Rules: 22 NYCRR 100.4(A)(1); Opinions: 95-131(Vol. XIV), 89-146(Vol. III)
Opinion:
A judge asks if it is proper to contribute to the local Police Benevolent Association as well as to local volunteer ambulance and firefighter organizations.
Clearly, there is no impropriety committed when the judge merely contributes to a bona-fide civic, charitable, or fraternal organization serving the local volunteer ambulance corps or firefighter organization. However, the local Police Benevolent Association represents police officers who regularly appear before the judge as witnesses and/or representatives of the People in a prosecutorial capacity and therefore, the judge's inquiry regarding contributions to the PBA merits further discussion.
In Opinion 89-46(Vol.
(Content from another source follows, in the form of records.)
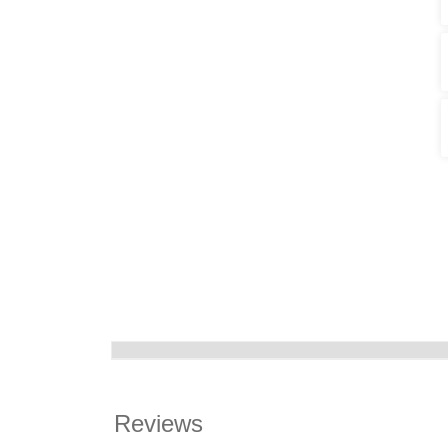
Reviews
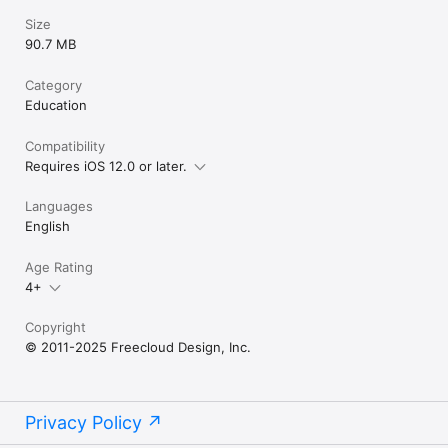
- Does not contain integration with social networks.

Size
- Does not use 3rd party analytics / data collection tools.

90.7 MB
- Does include links to apps by Dan Russell-Pinson in the 
iTunes App Store (via LinkShare).

Category
For more information on our privacy policy please visit:

Education
http://dan-russell-pinson.com/privacy/
Compatibility
Requires iOS 12.0 or later.
Languages
English
Age Rating
4+
Copyright
© 2011-2025 Freecloud Design, Inc.
Privacy Policy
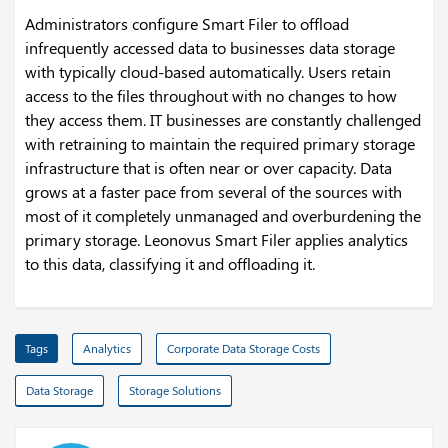
Administrators configure Smart Filer to offload
infrequently accessed data to businesses data storage
with typically cloud-based automatically. Users retain
access to the files throughout with no changes to how
they access them. IT businesses are constantly challenged
with retraining to maintain the required primary storage
infrastructure that is often near or over capacity. Data
grows at a faster pace from several of the sources with
most of it completely unmanaged and overburdening the
primary storage. Leonovus Smart Filer applies analytics
to this data, classifying it and offloading it.
Tags
Analytics
Corporate Data Storage Costs
Data Storage
Storage Solutions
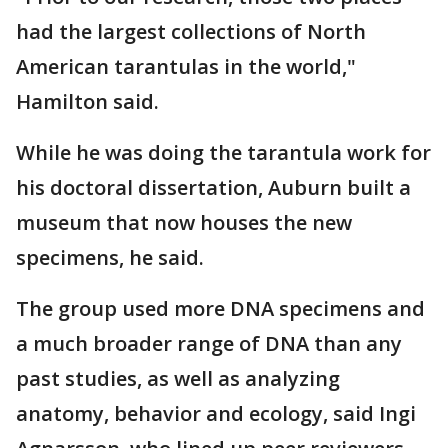
had the largest collections of North
American tarantulas in the world,"
Hamilton said.
While he was doing the tarantula work for
his doctoral dissertation, Auburn built a
museum that now houses the new
specimens, he said.
The group used more DNA specimens and
a much broader range of DNA than any
past studies, as well as analyzing
anatomy, behavior and ecology, said Ingi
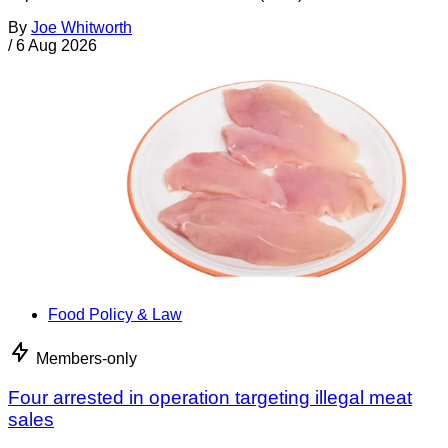
By
Joe Whitworth
/
6 Aug 2026
Food Policy & Law
Members-only
Four arrested in operation targeting illegal meat
sales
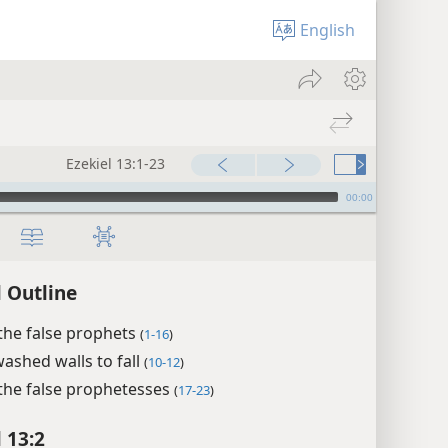
English
Ezekiel 13:1-23
00:00
l Outline
the false prophets
(
1-16
)
ashed walls to fall
(
10-12
)
the false prophetesses
(
17-23
)
 13:2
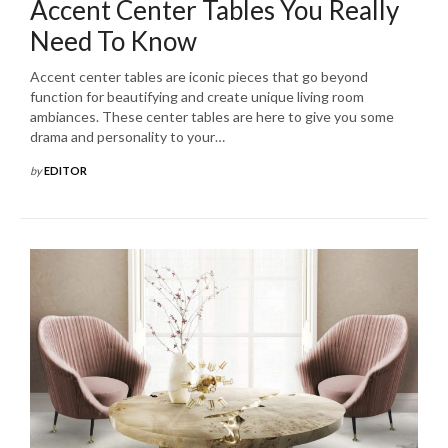
Accent Center Tables You Really
Need To Know
Accent center tables are iconic pieces that go beyond
function for beautifying and create unique living room
ambiances. These center tables are here to give you some
drama and personality to your…
by
EDITOR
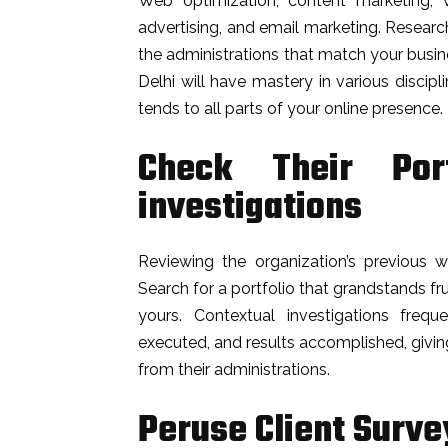
Web optimization, content marketing, vi
advertising, and email marketing. Researc
the administrations that match your busi
Delhi will have mastery in various disci
tends to all parts of your online presence.
Check Their Port
investigations
Reviewing the organization’s previous wo
Search for a portfolio that grandstands fr
yours. Contextual investigations freque
executed, and results accomplished, givi
from their administrations.
Peruse Client Surve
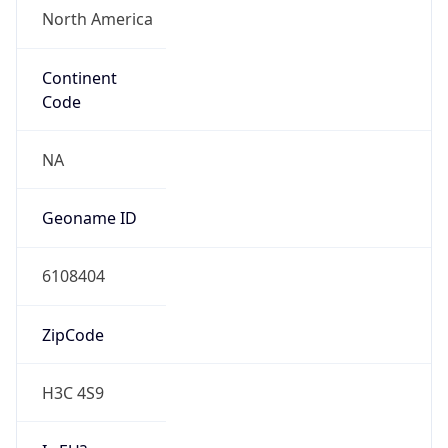
N/A
Route
195.219.0.0/16
Anycast
false
ASN Info
Copy JSON
AS Number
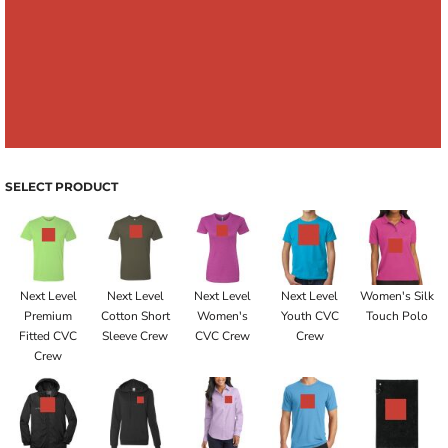
SELECT PRODUCT
Next Level
Next Level
Next Level
Next Level
Women's Silk
Premium
Cotton Short
Women's
Youth CVC
Touch Polo
Fitted CVC
Sleeve Crew
CVC Crew
Crew
Crew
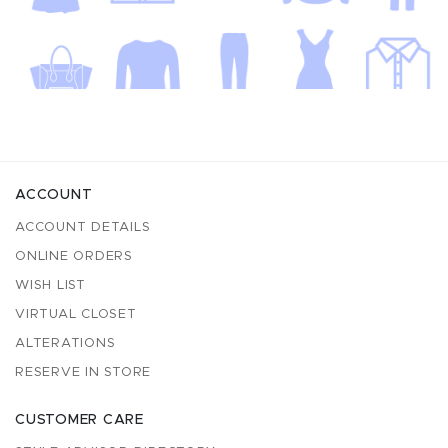
ACCOUNT
ACCOUNT DETAILS
ONLINE ORDERS
WISH LIST
VIRTUAL CLOSET
ALTERATIONS
RESERVE IN STORE
CUSTOMER CARE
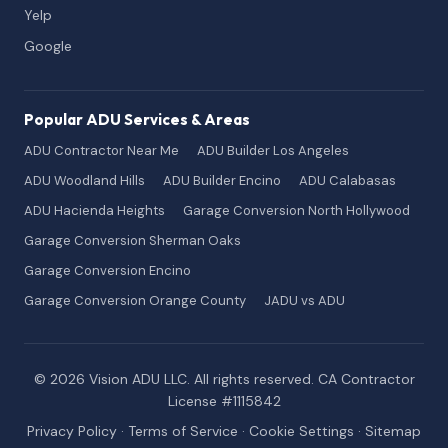
Yelp
Google
Popular ADU Services & Areas
ADU Contractor Near Me
ADU Builder Los Angeles
ADU Woodland Hills
ADU Builder Encino
ADU Calabasas
ADU Hacienda Heights
Garage Conversion North Hollywood
Garage Conversion Sherman Oaks
Garage Conversion Encino
Garage Conversion Orange County
JADU vs ADU
© 2026 Vision ADU LLC. All rights reserved. CA Contractor
License #1115842
Privacy Policy
·
Terms of Service
·
Cookie Settings
·
Sitemap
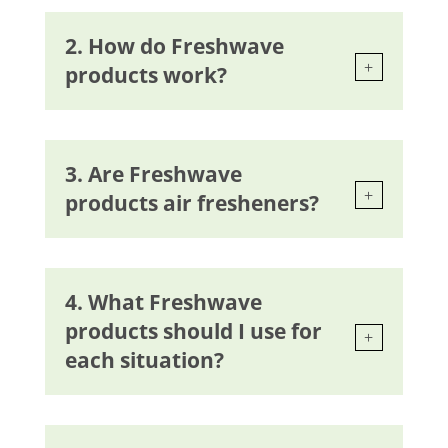
2. How do Freshwave
products work?
3. Are Freshwave
products air fresheners?
4. What Freshwave
products should I use for
each situation?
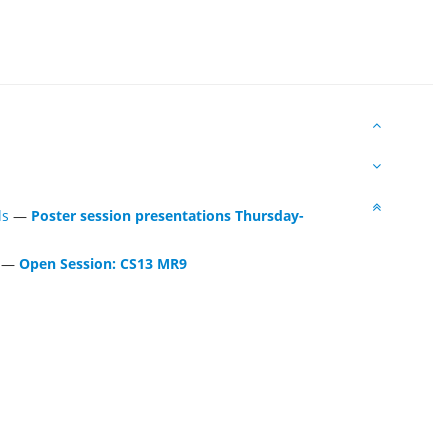
ls
—
Poster session presentations Thursday-
—
Open Session: CS13 MR9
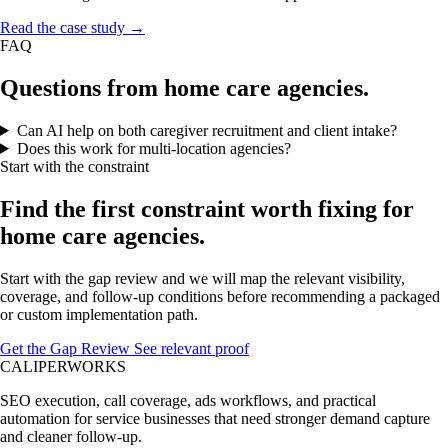
Read the case study →
FAQ
Questions from home care agencies.
Can AI help on both caregiver recruitment and client intake?
Does this work for multi-location agencies?
Start with the constraint
Find the first constraint worth fixing for
home care agencies.
Start with the gap review and we will map the relevant visibility,
coverage, and follow-up conditions before recommending a packaged
or custom implementation path.
Get the Gap Review
See relevant proof
CALIPERWORKS
SEO execution, call coverage, ads workflows, and practical
automation for service businesses that need stronger demand capture
and cleaner follow-up.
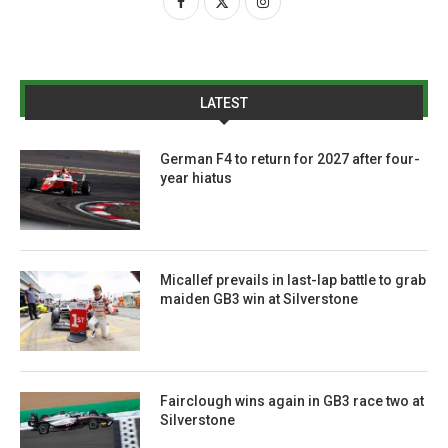
LATEST
German F4 to return for 2027 after four-
year hiatus
Micallef prevails in last-lap battle to grab
maiden GB3 win at Silverstone
Fairclough wins again in GB3 race two at
Silverstone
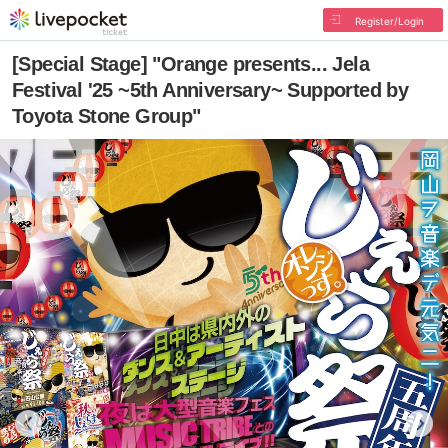
Register/Login
[Special Stage] "Orange presents... Jela
Festival '25 ~5th Anniversary~ Supported by
Toyota Stone Group"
III) the Committee determined that a judge may contribute to a legal services organization even if the organization sometimes represents litigants in the judge's court ("... it is of no moment from an ethical point of view that this organization sometimes appears representing litigants in the judge's court.")
Likewise, in Opinion 95-131(Vol. XIV), the Committee advised that it was ethically permissible for a judge to make a contribution to the Legal Aid Society. That is, "the mere making of such a contribution does not in any way cast reasonable doubt on the judge's capacity to act impartially as a judge (22 NYCRR 100.4(A)(1))."
It is therefore the opinion of this Committee that a judge may similarly contribute to the local Police Benevolent Association, even if the local police, who may be members of that group, regularly appear in the judge's court.